Die gut 300 Sonderschulen in Österreich sollen rasch abgeschafft werden, genauso wie das Etikett "sonderpädagogisch förderwürdig" für Kinder mit besonderen Bedürfnissen. Dieser Forderung des Behindertenanwalts Josef Buchinger im gestrigen Mittagsjournal schließen sich heute Experten für Inklusion an: Sie fordern mehr Tempo von der Regierung.

Morgenjournal, 8.8.2014

Umstellung sofort möglich

2008 hat Österreich die UN-Behindertenrechts-Konvention unterschrieben. Und deshalb müssten die Sonderschulen endlich weg, sagt Marianne Schulze, die Vorsitzende des Monitoring-Ausschusses, der die Einhaltung der Konvention überprüft: "Aus Sicht der Konvention gibt es keine Notwendigkeit für eine Sonderschule. Sie ist diskriminierend, weil sie einzig auf das Merkmal oder Kriterium der Beeinträchtigung abstellt, und das ist konventionswidrig."

Schulze sieht die Regierung am Zug. In ihren Augen kann es auch ganz schnell gehen mit einer Abschaffung der Sonderschulen: "Mit dem entsprechenden politischen Willen sehe ich nicht, warum das nicht im September 2015 möglich wäre. Damit erteilt die Expertin dem Zeitplan der Regierung eine Absage. Denn dieser sieht bis 2020 flächendeckend Modellregionen vor - ab dann soll es fast nur noch Schulen in Österreich geben, an denen Kinder mit und ohne Beeinträchtigung gemeinsam unterrichtet werden. Schulze meint hingegen, "wir brauchen keine Pilotprojekte mehr, Es gibt hinreichend Beispiele dafür, wie es in der Praxis geht." Jetzt gehe es um konkrete Schritte. Als Vorbilder nennt Schulze zum Beispiel Finnland und Südtirol, dort sei es gelungen, Sonderschulen von heute auf morgen abzuschaffen.

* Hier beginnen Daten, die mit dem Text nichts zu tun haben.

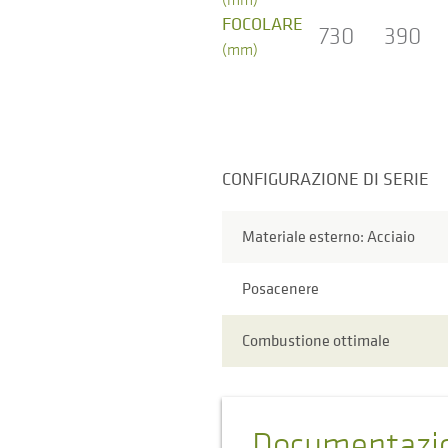
FOCOLARE
730
390
(mm)
CONFIGURAZIONE DI SERIE
Materiale esterno: Acciaio
Posacenere
Combustione ottimale
Documentazi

Umdenken bei Lehrerbildung und Schulbau

Beseitigt werden solle in Österreich auch das Kriterium des "sonderpädagogischen Förderbedarfs" - das sei ein Stigma und ein Widerspruch zu einer inklusiven Pädagogik, wo man von einem "individuellen Förderbedarf" spreche, sagt auch der Präsident der Lebenshilfe, Germain Weber. Die neue Lehrerbildung sei hier der richtige Weg, weil künftig alle Studentinnen und Studenten Basiswissen über Inklusion erwerben. Das reiche aber nicht, sagt Weber: Die angehenden Lehrer müssten auch besser auf spezielle Förderung in Fächern wie Mathematik oder Englisch vorbereitet werden.

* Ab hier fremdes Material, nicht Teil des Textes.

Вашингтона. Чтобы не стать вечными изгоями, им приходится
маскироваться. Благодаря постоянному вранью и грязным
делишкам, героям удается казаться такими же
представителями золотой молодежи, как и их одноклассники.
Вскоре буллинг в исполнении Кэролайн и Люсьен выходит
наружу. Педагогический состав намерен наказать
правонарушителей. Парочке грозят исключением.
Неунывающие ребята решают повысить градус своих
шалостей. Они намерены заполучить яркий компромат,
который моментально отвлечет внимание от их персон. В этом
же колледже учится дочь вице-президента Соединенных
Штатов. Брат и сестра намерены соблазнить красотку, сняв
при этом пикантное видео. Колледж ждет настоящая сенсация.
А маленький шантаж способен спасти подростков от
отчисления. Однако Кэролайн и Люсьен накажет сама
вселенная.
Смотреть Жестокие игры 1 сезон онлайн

Und viele Schulen müssten erst umgebaut werden, damit die Integration von Schülern mit besonderen Bedürfnissen wirklich funktioniert. Es gehe darum, dass Kinder zu mehr Chancen kommen, die bisher im Bildungssystem zu kurz gekomm,en sein, so Weber. Im vorigen Schuljahr wurden rund 30.000 Schüler und Schülerinnen als förderwürdig eingestuft, die Hälfte besuchte eine Sonderschule.